- **DIRECTIONS**
In the listing below, find the line containing "You are a GUI" and the line containing "The image size is (1512, 2421).". Repeat exactly those two lines and every line between them.

- **DATASET CONTENT**
....

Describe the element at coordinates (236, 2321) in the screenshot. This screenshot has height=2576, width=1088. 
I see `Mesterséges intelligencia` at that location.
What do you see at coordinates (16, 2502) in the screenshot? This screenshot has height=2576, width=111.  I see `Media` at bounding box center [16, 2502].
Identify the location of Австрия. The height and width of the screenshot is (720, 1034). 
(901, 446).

....

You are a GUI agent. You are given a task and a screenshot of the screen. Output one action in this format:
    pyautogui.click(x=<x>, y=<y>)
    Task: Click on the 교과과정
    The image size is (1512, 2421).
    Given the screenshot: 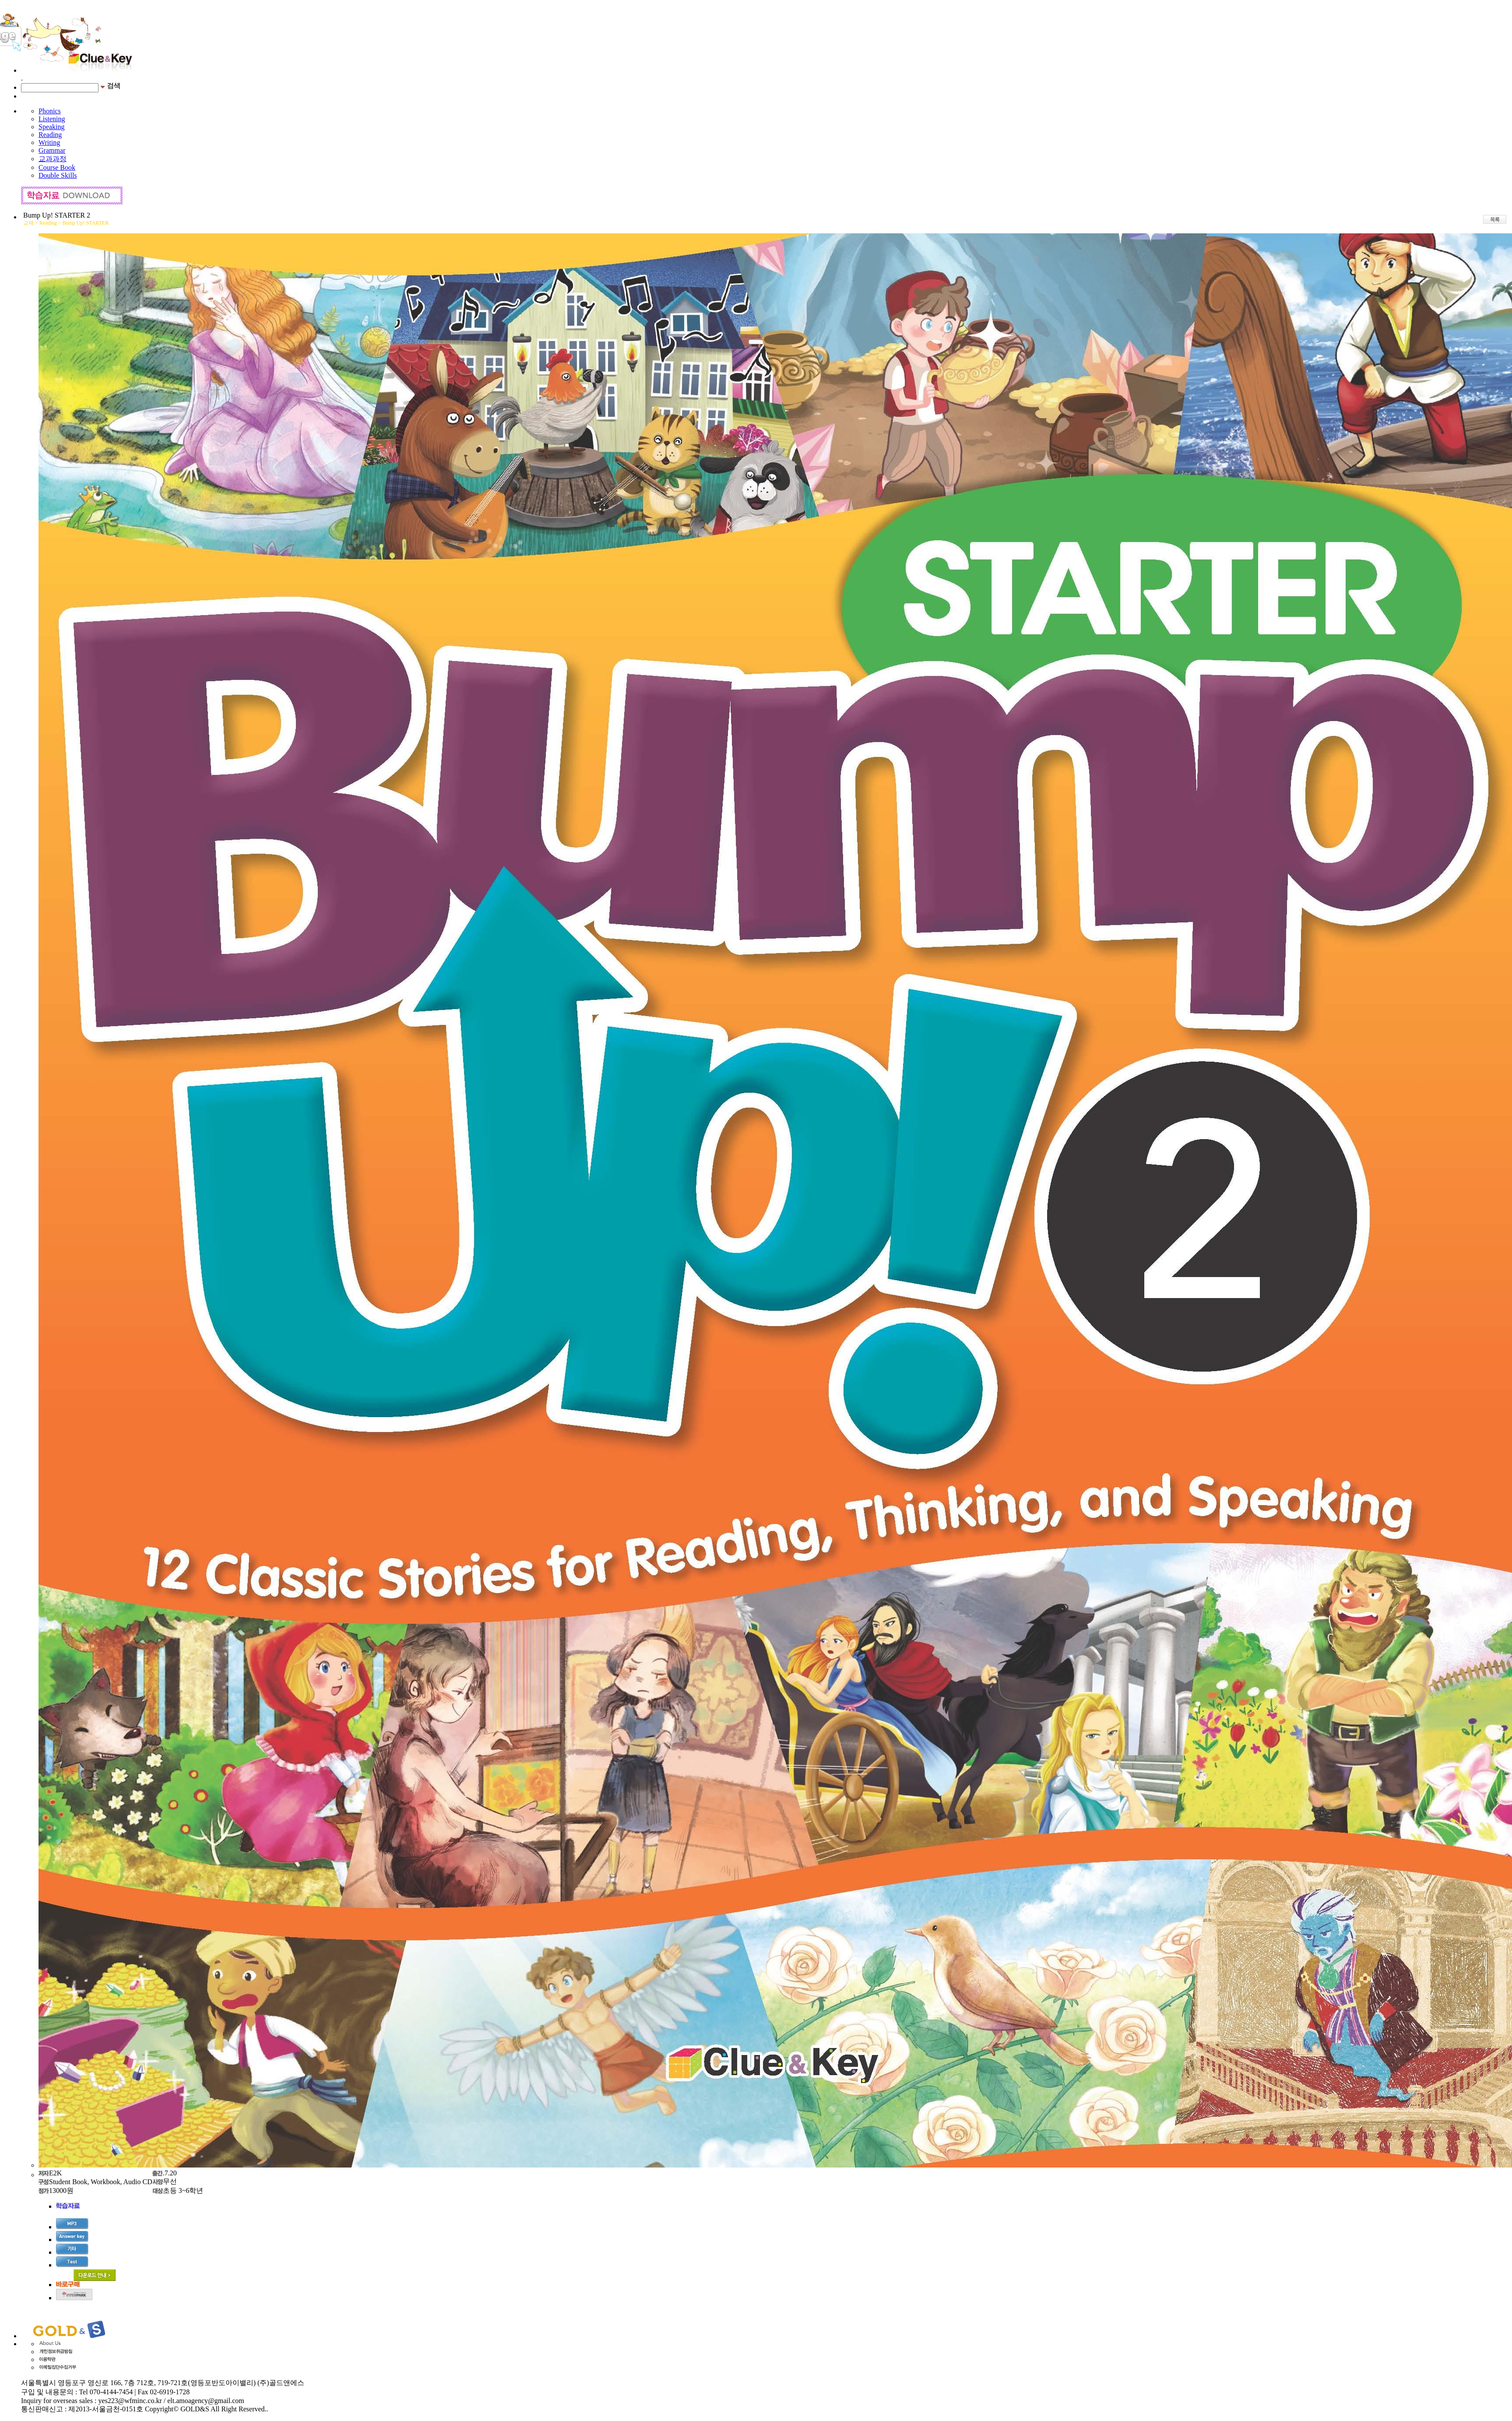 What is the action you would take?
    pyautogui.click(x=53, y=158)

....

- **EXERCISE SOLUTION**
You are a GUI agent. You are given a task and a screenshot of the screen. Output one action in this format:
    pyautogui.click(x=<x>, y=<y>)
    Task: Click on the 교과과정
    The image size is (1512, 2421).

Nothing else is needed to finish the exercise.